Directions for this task -
Only one stretch of the listing below is wanted: the line with "Denkweise müssen bei der Datenmodellierung" and all lines after it. Reproduce that stretch exactly.
§
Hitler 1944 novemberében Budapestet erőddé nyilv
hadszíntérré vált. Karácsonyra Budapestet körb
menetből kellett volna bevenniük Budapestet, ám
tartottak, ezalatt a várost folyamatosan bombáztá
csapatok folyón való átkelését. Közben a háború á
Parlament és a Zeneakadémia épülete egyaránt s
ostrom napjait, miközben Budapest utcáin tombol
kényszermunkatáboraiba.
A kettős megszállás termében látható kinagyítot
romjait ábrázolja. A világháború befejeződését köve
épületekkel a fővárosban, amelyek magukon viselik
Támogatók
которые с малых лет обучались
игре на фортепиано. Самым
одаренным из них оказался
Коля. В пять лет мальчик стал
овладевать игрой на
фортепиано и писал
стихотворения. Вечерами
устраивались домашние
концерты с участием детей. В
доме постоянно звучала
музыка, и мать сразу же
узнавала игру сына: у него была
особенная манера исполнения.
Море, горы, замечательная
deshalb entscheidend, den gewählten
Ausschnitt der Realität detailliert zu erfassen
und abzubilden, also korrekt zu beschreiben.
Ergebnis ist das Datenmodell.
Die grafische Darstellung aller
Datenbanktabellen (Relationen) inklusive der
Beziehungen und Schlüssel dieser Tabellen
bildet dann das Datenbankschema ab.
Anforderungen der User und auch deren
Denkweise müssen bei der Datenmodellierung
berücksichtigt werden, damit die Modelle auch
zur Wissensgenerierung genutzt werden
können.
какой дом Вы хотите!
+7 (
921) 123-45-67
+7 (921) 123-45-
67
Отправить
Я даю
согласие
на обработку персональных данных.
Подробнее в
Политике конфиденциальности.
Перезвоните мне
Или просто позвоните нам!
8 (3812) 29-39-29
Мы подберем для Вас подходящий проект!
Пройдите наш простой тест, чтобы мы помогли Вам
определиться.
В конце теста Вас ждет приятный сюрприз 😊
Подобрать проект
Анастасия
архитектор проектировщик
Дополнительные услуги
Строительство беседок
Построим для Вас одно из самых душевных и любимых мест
§
Task result -
Denkweise müssen bei der Datenmodellierung
berücksichtigt werden, damit die Modelle auch
zur Wissensgenerierung genutzt werden
können.
какой дом Вы хотите!
+7 (
921) 123-45-67
+7 (921) 123-45-
67
Отправить
Я даю
согласие
на обработку персональных данных.
Подробнее в
Политике конфиденциальности.
Перезвоните мне
Или просто позвоните нам!
8 (3812) 29-39-29
Мы подберем для Вас подходящий проект!
Пройдите наш простой тест, чтобы мы помогли Вам
определиться.
В конце теста Вас ждет приятный сюрприз 😊
Подобрать проект
Анастасия
архитектор проектировщик
Дополнительные услуги
Строительство беседок
Построим для Вас одно из самых душевных и любимых мест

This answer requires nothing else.